After our Wed. 10/6 class discussion on reading comprehension and the need for teachers to understand how to deepen student comprehension skills and strategies in a unified manner, I asked myself what is the difference in meaning between skills and strategies? I found an article by Afflerbach, Pearson & Paris (2008) which provided clarification. The authors say “skill is associated with the proficiency of a complex act and strategy is associated with a conscious and systematic plan” (page 365).
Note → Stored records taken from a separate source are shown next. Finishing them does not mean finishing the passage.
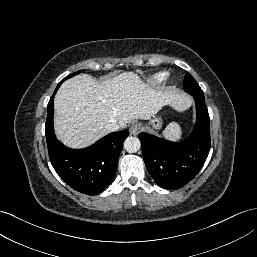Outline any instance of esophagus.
Returning <instances> with one entry per match:
<instances>
[{
	"label": "esophagus",
	"mask_w": 257,
	"mask_h": 257,
	"mask_svg": "<svg viewBox=\"0 0 257 257\" xmlns=\"http://www.w3.org/2000/svg\"><path fill=\"white\" fill-rule=\"evenodd\" d=\"M141 130V125L139 123H133L130 127V134L137 135Z\"/></svg>",
	"instance_id": "34e87169"
}]
</instances>
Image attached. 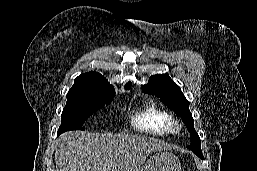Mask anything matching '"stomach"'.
I'll return each instance as SVG.
<instances>
[{
  "label": "stomach",
  "instance_id": "obj_1",
  "mask_svg": "<svg viewBox=\"0 0 257 171\" xmlns=\"http://www.w3.org/2000/svg\"><path fill=\"white\" fill-rule=\"evenodd\" d=\"M179 159L169 152H157L145 163L144 171H181Z\"/></svg>",
  "mask_w": 257,
  "mask_h": 171
}]
</instances>
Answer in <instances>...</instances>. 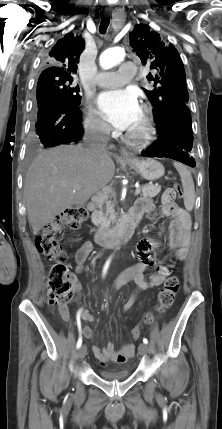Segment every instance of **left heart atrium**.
Instances as JSON below:
<instances>
[{
  "label": "left heart atrium",
  "instance_id": "obj_1",
  "mask_svg": "<svg viewBox=\"0 0 222 429\" xmlns=\"http://www.w3.org/2000/svg\"><path fill=\"white\" fill-rule=\"evenodd\" d=\"M97 106L101 116L118 130L131 129L141 114L137 95L128 89L102 92Z\"/></svg>",
  "mask_w": 222,
  "mask_h": 429
}]
</instances>
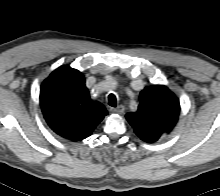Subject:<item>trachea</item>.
Listing matches in <instances>:
<instances>
[{"mask_svg":"<svg viewBox=\"0 0 220 196\" xmlns=\"http://www.w3.org/2000/svg\"><path fill=\"white\" fill-rule=\"evenodd\" d=\"M108 101H109V105L112 106V107H116L117 105V98L114 94H110L108 96Z\"/></svg>","mask_w":220,"mask_h":196,"instance_id":"3493384b","label":"trachea"}]
</instances>
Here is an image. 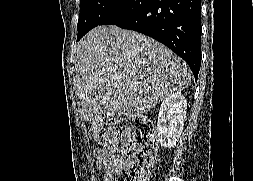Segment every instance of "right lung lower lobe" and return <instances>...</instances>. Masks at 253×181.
I'll return each mask as SVG.
<instances>
[{
    "mask_svg": "<svg viewBox=\"0 0 253 181\" xmlns=\"http://www.w3.org/2000/svg\"><path fill=\"white\" fill-rule=\"evenodd\" d=\"M106 24L163 43L188 63L197 79L201 65V0H128L101 25Z\"/></svg>",
    "mask_w": 253,
    "mask_h": 181,
    "instance_id": "98d812e1",
    "label": "right lung lower lobe"
}]
</instances>
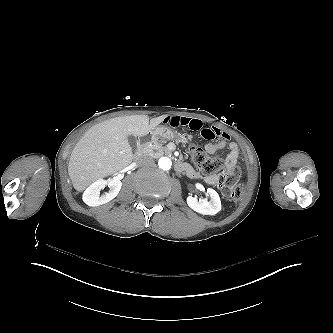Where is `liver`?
Returning <instances> with one entry per match:
<instances>
[{
  "label": "liver",
  "instance_id": "6515ba94",
  "mask_svg": "<svg viewBox=\"0 0 333 333\" xmlns=\"http://www.w3.org/2000/svg\"><path fill=\"white\" fill-rule=\"evenodd\" d=\"M169 115H130L108 119L88 129L74 146L68 163L73 187L84 192L96 181L118 173L133 161L128 138L144 137Z\"/></svg>",
  "mask_w": 333,
  "mask_h": 333
}]
</instances>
The authors feel there are three sources of confusion when asked what’s the difference between reading skills vs. strategies: 1) diverse historical uses 2) inadequate definitions and 3) inconsistent use in classroom instruction, books and in formal documents. For example, in education circles, the word skills has been used for about 100 years and the word strategies became prevalent in the 1960s. Furthermore, Afflerbach, Pearson & Paris state “strategies entered everyday practice in classrooms when they because a part of basal instruction in the early-mid 1990s. The authors also believe that many people in the educational process (policy makers, curriculum developers, administrators, test makers and teachers) use the two terms inconsistently and rarely define and understand the terms. Some of the examples provided when educators sited their definitions to the authors were “Skills make up strategies” or “Strategies lead to skills” and “Skill is the destination, Strategy is the journey” (page 365). These anecdotal definitions really confused me and the authors state there is confusion in the educational system and the authors believe that the confusion needs to be resolved “because how we conceptualize and define reading skills and reading strategies has important implications for reading practices and reading policies” (page 364).
The authors really tried to clarify the difference in their article: “Reading skills are motivated by goals of fluency, effortlessness and accuracy, they give rise to pride in ability not effort. Reading strategies are motivated by control, good decision making, and adaptability; they reinforce self-efficacy based on both ability and effort” (page 370). I got a lot of background information when I read this article, but it was something I needed to understand better. There is a definite need to teach reading skills and strategies in an explicit fashion and what might work for many children as far as practicing basic skills for letter recognition may not work for struggling readers who really need to be first taught specific strategies for visual and auditory distinctions. This topic on reading skills vs. strategies was a definite eye-opener for me.
Source:
Afflerbach, P., Pearson, P.D., & Paris, S. G. (2008). Clarifying differences between reading skills and strategies. The Reading Teacher, 61, 364-373.